Bisnis.com, JAKARTA – PT Bursa Efek Indonesia mencatat perkembangan pesat sejak memulai swastanisasi pada 13 Juli 1992. Jumlah emiten telah mencapai lebih dari 600 perusahaan dan investor saham hampir 1,5 juta. Semua itu tidak terlepas dari trial and error dalam pengembangan dunia pasar modal.
Trial atau percobaan dilakukan dalam aspek pengembangan sejumlah program. Adapun error bisa terjadi dalam praktik di lingkungan pasar modal. Pencapaian yang sudah diraih BEI kerap menemui ganjalan menjadi pembelajaran.
Sekretaris Perusahaan BEI Yulianto Aji Sadono mengatakan BEI tidak berhenti untuk mengembangkan program-program baru yang berkontribusi terhadap kemajuan pasar modal Indonesia.
“Melalui perayaan sederhana hari ini, BEI berharap untuk terus berkembang menjadi bursa yang kompetitif dan mampu bersaing dengan bursa-bursa lain di dunia,” tulis Yulianto, Senin (13/7/2020).

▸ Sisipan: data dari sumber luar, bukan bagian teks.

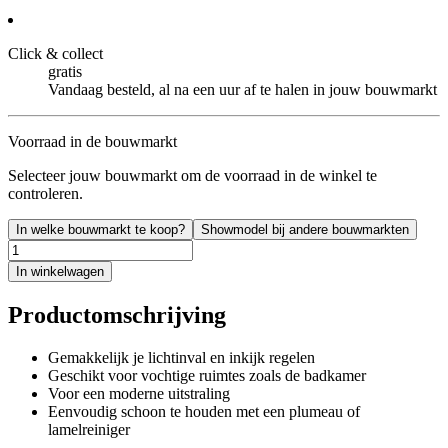
Click & collect
gratis
Vandaag besteld, al na een uur af te halen in jouw bouwmarkt
Voorraad in de bouwmarkt
Selecteer jouw bouwmarkt om de voorraad in de winkel te
controleren.
In welke bouwmarkt te koop?
Showmodel bij andere bouwmarkten
In winkelwagen
Productomschrijving
Gemakkelijk je lichtinval en inkijk regelen
Geschikt voor vochtige ruimtes zoals de badkamer
Voor een moderne uitstraling
Eenvoudig schoon te houden met een plumeau of
lamelreiniger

Dari sisi pengembangan, BEI akan segera mengimplementasikan penawaran umum perdana secara elektronik atau electronic initial public offering (e-IPO). OJK bahkan telah mengeluarkan aturan tentang e-IPO lewat Peraturan OJK No.41/POJK.04/2020 tentang Pelaksanaan Kegiatan Penawaran Umum Efek Bersifat Ekuitas, Efek Bersifat Utang, dan/atau Sukuk Secara Elektronik tertanggal 2 Juli 2020.
Laksono Widodo, Direktur Perdagangan dan Pengaturan Anggota Bursa BEI, sebelumnya menyampaikan sistem e-IPO akan diwajibkan terhitung selama 6 bulan setelah aturan dikeluarkan.
Baca Juga
“Ditetapkan 1 Juli 2020, diberlakukan 6 bulan kemudian. Berarti mulai wajib tanggal 1 Januari 2021,” kata Laksono kepada Bisnis.
Selain e-IPO, bursa juga masih melakukan pengembangan system e-Registration Tahap II, peluncuran produk derivative baru dan waran terstruktur, dan implementasi Penyelenggara Pasar Alternatif (PPA) melalui peluncuran ETP Tahap II.
Tak kalah pentingnya, lanjut Yulianto, bursa juga akan mengembangkan inovasi lainnya yang bertujuan untuk meningkatkan perlindungan terhadap investor dan pendalaman di pasar modal.
Adapun, perlindungan investor bakal dapat menambah kepercayaan masyarakat terhadap industri pasar modal di tengah beberapa skandal yang terjadi sejak akhir tahun lalu.
Praktik investasi yang berbau korupsi di PT Asuransi Jiwasraya (Persero) telah menyeret 13 korporasi manajer investasi. Beberapa pihak mengkhawatirkan berita buruk dari dunia investasi yang merugikan negara tersebut dapat mengganggu kepercayaan investor ritel yang sangat diharapkan kontribusinya dalam pasar modal.
Adapun, sejak awal tahun ini pergerakan indeks harga saham gabungan (IHSG) masih terseok-seok. Perdagangan terpantau sepi sejak BEI memblokir sejumlah rekening saham untuk penyidikan oleh Kejaksaan Agung.
Tak lama setelah itu, pasar modal kembali terhempas oleh sentimen pandemi Covid-19. Hingga kini, IHSG belum mampu kembali ke atas level 6.000 seperti tahun lalu.
Sejak awal tahun, IHSG masih terdepresiasi 19,78% ke level 5.054 per 13 Juli 2020 pukul 13.42 WIB.
Namun demikian, memasuki kenormalan baru pada awal bulan ini, frekuensi transaksi harian di BEI meningkat 11,23 persen hingga 521.000 kali transaksi yang merupakan tertinggi di Asia Tenggara.
Rata-rata nilai transaksi pada Juli juga sempat menyentuh Rp9 triliun. Hingga 10 Juli 2020, rata-rata nilai transaksi harian di BEI mencapai Rp7,65 triliun dan rata-rata volume transaksi per hari sebesar 7,66 juta saham.